Friday, August 17, 2012

Oil Reaches $95 a Barrel on Housing Permits, Middle East Tension

Oil climbed above $95 a barrel for the first time in three months as U.S. building permits reached a four-year high and on concern that Israel will strike Iran and disrupt supplies from the Middle East.


Prices gained for a third day after the Commerce Department said the permits increased to an 812,000 annual pace in July, a signal of future economic strength.

Michael Oren, Israel’s U.S. ambassador, said yesterday that Israel would strike Iran to delay Iran’s ability to produce nuclear weapons for a few years.

“Evidence is accumulating that the housing market has bottomed out and is on the way up,” said Michael Lynch, president of Strategic Energy & Economic Research in Winchester, Massachusetts.

“That would be such a huge gain for the U.S. economy and it’s going to be bullish for the oil market. The comment from Michael Oren about Israel striking Iran is pushing up oil.”

Oil for September delivery gained 92 cents, or 1 percent, to $95.25 a barrel at 11:58 a.m. on the New York Mercantile Exchange.
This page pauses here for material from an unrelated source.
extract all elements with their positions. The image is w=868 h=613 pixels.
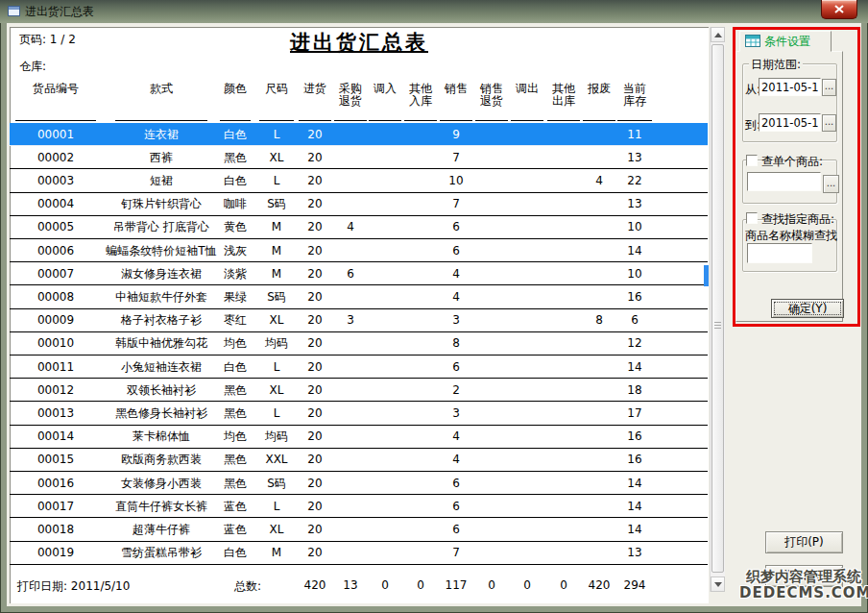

The price reached $95.32, the highest intraday level since May 15.

Brent crude for September settlement, which expires today, slid 9 cents to $116.16 on the London-based ICE Futures Europe exchange.

The more actively traded October contract rose 23 cents to $114.54. Brent’s premium to New York oil fell to $20.91 from yesterday’s $21.92, the most since October.

Housing Permits

July’s housing permits, a proxy for future construction, were the most since August 2008 and beat the 769,000 pace forecast by economists surveyed by Bloomberg.

The Commerce Department data also showed housing starts fell 1.1 percent to a 746,000 annual rate from June’s 754,000 pace. Construction company leaders are turning less pessimistic.

The National Association of Home Builders/Wells Fargo index of builder confidence climbed in August to the highest level in more than five years, the Washington-based group said yesterday.

Oil has advanced more than 7 percent in August, helped by concern that Middle East tension will disrupt supplies from a region responsible for about one-third of the world’s oil production.

At a Bloomberg Government breakfast in Washington, Oren said time is short for a diplomatic solution to Iran’s nuclear program, which Israel sees as an existential threat. “Diplomacy hasn’t succeeded,” Oren said.

“We’ve come to a very critical juncture where important decisions do have to be made.”

Civil Defense

Israel has begun civil-defense measures, including a new system that uses text messages to alert the public to missile attacks, wider distribution of gas masks and the appointment of a new Home Front Defense minister.

“Those types of statements from the ambassador have the potential to impact oil prices significantly on any given day,” said Chris Barber, a senior analyst at Energy Security Analysis Inc. in Wakefield, Massachusetts.

The Middle East was responsible for 33 percent of global oil production last year and held 79 percent of proved reserves, according to BP Plc (BP/)’s Statistical Review of World Energy, released in June.

Crude has advanced 2.6 percent this week on declining inventories, rising demand and increasing equities.

Stockpiles dropped 3.7 million barrels last week and oil use reached a nine-month high, the Energy Department said yesterday.

The Standard & Poor’s 500 Index climbed to the highest intraday level since May 1. The S&P’s GSCI Index of 24 commodities also rose.

‘Positive Outlook’

“The fundamental data was bullish,” Barber said. “All of this stuff and the housing number together are creating a positive outlook for investors.”

Oil fell earlier as foreign direct investment in China declined and as the weekly Bloomberg Consumer Comfort Index fell to minus 44.4 in the period ended Aug. 12, the lowest level since January, from minus 41.9.

“The housing permits are bullish but the starts are not helping,” said Phil Flynn, senior market analyst at the Price Futures Group in Chicago.

“The global economy is still questionable. You look at China and you see that economic data is indicating substantial slowing there.”